Temu is moving to a "half-custody" logistics model, shifting shipping to merchants as U.S. tariffs disrupt its low-cost strategy, Bloomberg reports.
Temu is changing how it ships goods to the U.S. The company will no longer manage pricing, shipping, and marketing for merchants. Instead, sellers must send bulk shipments to U.S. warehouses. This "half-custody" model aims to reduce tariff impact but could increase prices. Bloomberg reports that priority will be given to merchants who adopt this system.
Trump’s latest tariffs forced Temu’s hand. The 10% tariff on all Chinese imports, effective Feb. 4, 2025, disrupted Temu’s business model. The removal of the "de minimis" exemption, which let sub-$800 packages enter duty-free, hit eCommerce hard. Though the White House reversed that decision, Temu is adjusting to avoid future risks.

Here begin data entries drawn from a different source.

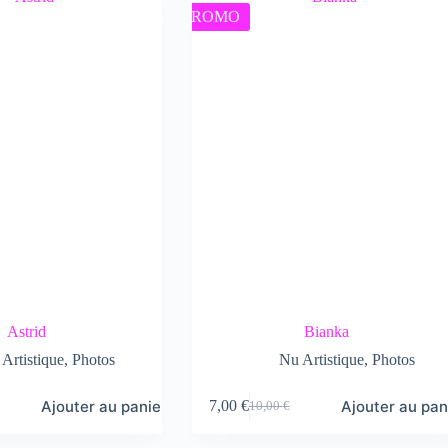
PROMO
Astrid
Bianka
Artistique
,
Photos
Nu Artistique
,
Photos
Ajouter au panier
Ajouter au pan
7,00
€
10,00
€
Le
Le
prix
prix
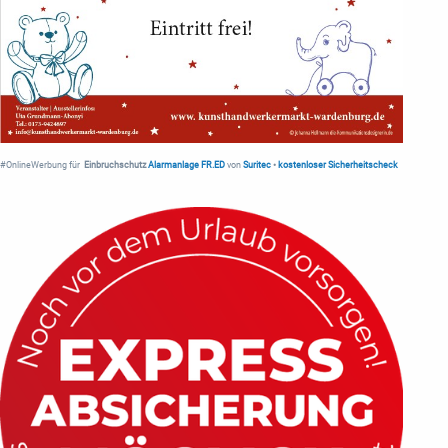
#OnlineWerbung für
Einbruchschutz
Alarmanlage FR.ED
von
Suritec
•
kostenloser Sicherheitscheck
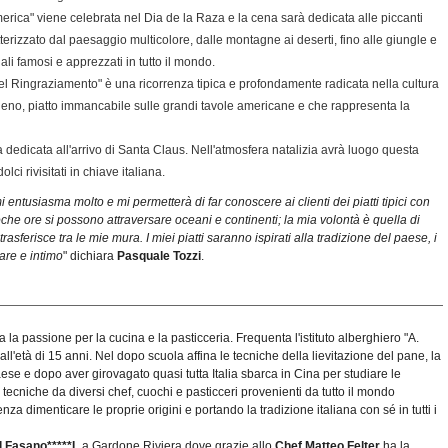
merica" viene celebrata nel Dia de la Raza e la cena sarà dedicata alle piccanti
rizzato dal paesaggio multicolore, dalle montagne ai deserti, fino alle giungle e
nali famosi e apprezzati in tutto il mondo.
 del Ringraziamento" è una ricorrenza tipica e profondamente radicata nella cultura
ipieno, piatto immancabile sulle grandi tavole americane e che rappresenta la
 dedicata all'arrivo di Santa Claus. Nell'atmosfera natalizia avrà luogo questa
ci rivisitati in chiave italiana.
ntusiasma molto e mi permetterà di far conoscere ai clienti dei piatti tipici con
che ore si possono attraversare oceani e continenti; la mia volontà è quella di
rasferisce tra le mie mura. I miei piatti saranno ispirati alla tradizione del paese, i
iare e intimo
" dichiara
Pasquale Tozzi
.
a la passione per la cucina e la pasticceria. Frequenta l'istituto alberghiero "A.
ll'età di 15 anni. Nel dopo scuola affina le tecniche della lievitazione del pane, la
aese e dopo aver girovagato quasi tutta Italia sbarca in Cina per studiare le
ecniche da diversi chef, cuochi e pasticceri provenienti da tutto il mondo
 dimenticare le proprie origini e portando la tradizione italiana con sé in tutti i
l Fasano*****L
a Gardone Riviera dove grazie allo
Chef Matteo Felter
ha la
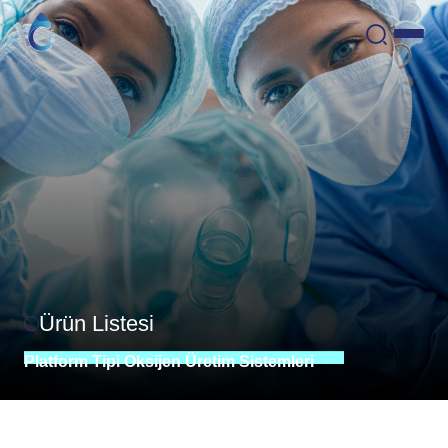
Ürün Listesi
Platform
Tipi
Oksijen
Üretim
Sistemleri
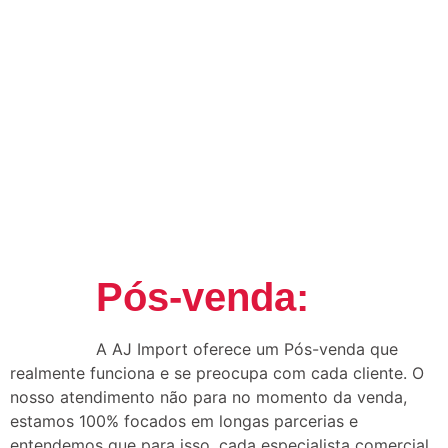
Pós-venda:
A AJ Import oferece um Pós-venda que
realmente funciona e se preocupa com cada cliente. O
nosso atendimento não para no momento da venda,
estamos 100% focados em longas parcerias e
entendemos que para isso, cada especialista comercial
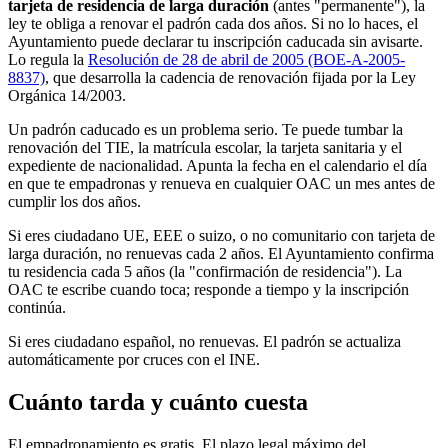
tarjeta de residencia de larga duración
(antes "permanente"), la
ley te obliga a renovar el padrón cada dos años. Si no lo haces, el
Ayuntamiento puede declarar tu inscripción caducada sin avisarte.
Lo regula la
Resolución de 28 de abril de 2005 (BOE-A-2005-
8837)
, que desarrolla la cadencia de renovación fijada por la Ley
Orgánica 14/2003.
Un padrón caducado es un problema serio. Te puede tumbar la
renovación del TIE, la matrícula escolar, la tarjeta sanitaria y el
expediente de nacionalidad. Apunta la fecha en el calendario el día
en que te empadronas y renueva en cualquier OAC un mes antes de
cumplir los dos años.
Si eres ciudadano UE, EEE o suizo, o no comunitario con tarjeta de
larga duración, no renuevas cada 2 años. El Ayuntamiento confirma
tu residencia cada 5 años (la "confirmación de residencia"). La
OAC te escribe cuando toca; responde a tiempo y la inscripción
continúa.
Si eres ciudadano español, no renuevas. El padrón se actualiza
automáticamente por cruces con el INE.
Cuánto tarda y cuánto cuesta
El empadronamiento es gratis. El plazo legal máximo del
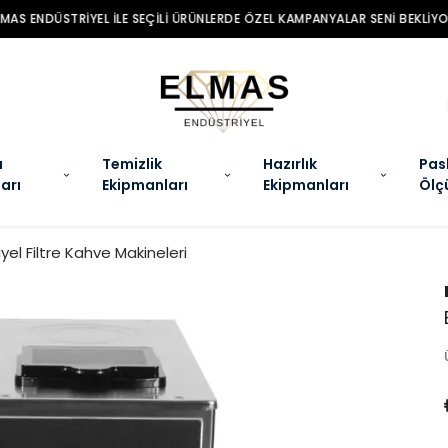
MAS ENDÜSTRIYEL ILE SEÇILI ÜRÜNLERDE ÖZEL KAMPANYALAR SENI BEKLIYO
a
Temizlik
Hazırlık
Pas
arı
Ekipmanları
Ekipmanları
Ölç
yel Filtre Kahve Makineleri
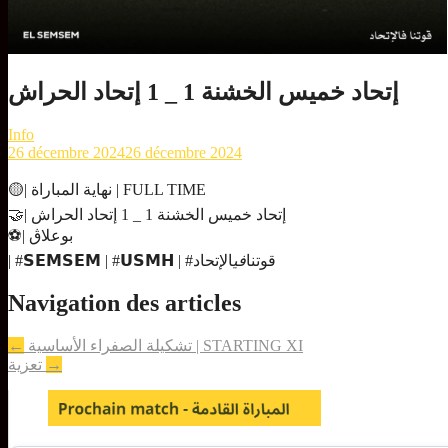
إتحاد خميس الخشنة 1 _ 1 إتحاد الحراش
Info
26 décembre 2024
26 décembre 2024
🟡| نهاية المباراة | FULL TIME
🤝| إتحاد خميس الخشنة 1 _ 1 إتحاد الحراش
⚽| بوعلاڨ
| #𝗦𝗘𝗠𝗦𝗘𝗠 | #𝗨𝗦𝗠𝗛 | #قوتنا
في
الإتحاد
Navigation des articles
←
تشكيلة الصفراء الأساسية | STARTING XI
تعزية
→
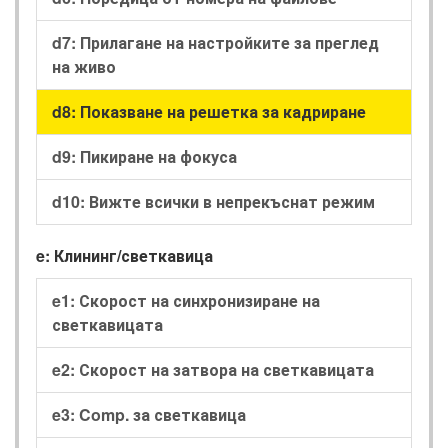
d7: Прилагане на настройките за преглед
на живо
d8: Показване на решетка за кадриране
d9: Пикиране на фокуса
d10: Вижте всички в непрекъснат режим
e: Клининг/светкавица
e1: Скорост на синхронизиране на
светкавицата
e2: Скорост на затвора на светкавицата
e3: Comp. за светкавица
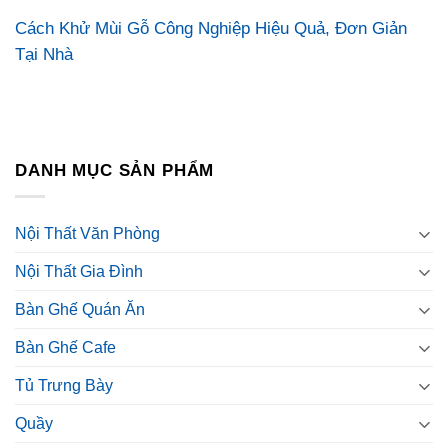
Cách Khử Mùi Gỗ Công Nghiệp Hiệu Quả, Đơn Giản
Tại Nhà
DANH MỤC SẢN PHẨM
Nội Thất Văn Phòng
Nội Thất Gia Đình
Bàn Ghế Quán Ăn
Bàn Ghế Cafe
Tủ Trưng Bày
Quầy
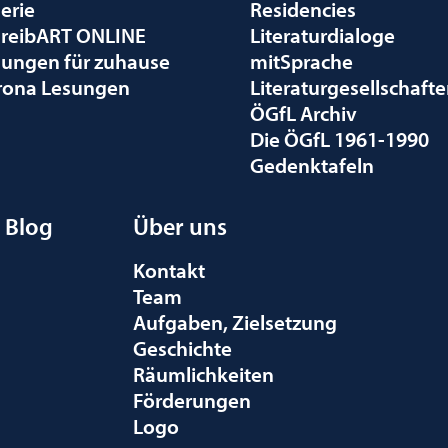
erie
Residencies
hreibART ONLINE
Literaturdialoge
sungen für zuhause
mitSprache
rona Lesungen
Literaturgesellschaft
ÖGfL Archiv
Die ÖGfL 1961-1990
Gedenktafeln
Blog
Über uns
Kontakt
Team
Aufgaben, Zielsetzung
Geschichte
Räumlichkeiten
Förderungen
Logo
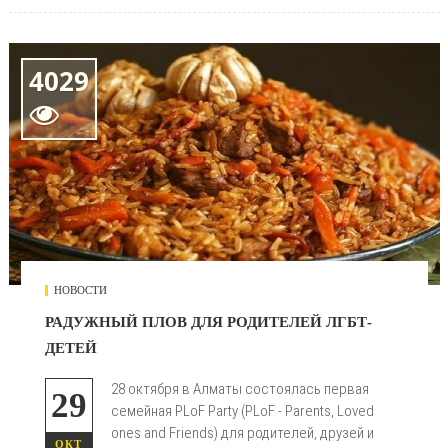
4029

НОВОСТИ
РАДУЖНЫЙ ПЛОВ ДЛЯ РОДИТЕЛЕЙ ЛГБТ-
ДЕТЕЙ
28 октября в Алматы состоялась первая
29
семейная PLoF Party (PLoF - Parents, Loved
ones and Friends) для родителей, друзей и
ОКТ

Merchants now shoulder higher shipping costs, losing Temu’s bulk shipping advantage. The shift could mean higher prices for U.S. consumers. Shein, Temu’s main rival, is also adjusting, reportedly lowering its IPO value due to tariff concerns. Analysts warn that these logistics changes could erode Temu’s ultra-low pricing edge.
New tariffs are already hitting consumer sentiment. The University of Michigan’s consumer index fell 5% in February, the second straight month of decline. Joanne Hsu, its director, says buying conditions for durables dropped 12%, partly due to tariff fears. Inflation worries are rising again, adding more uncertainty to online retail.
Will Temu’s new model keep its prices low?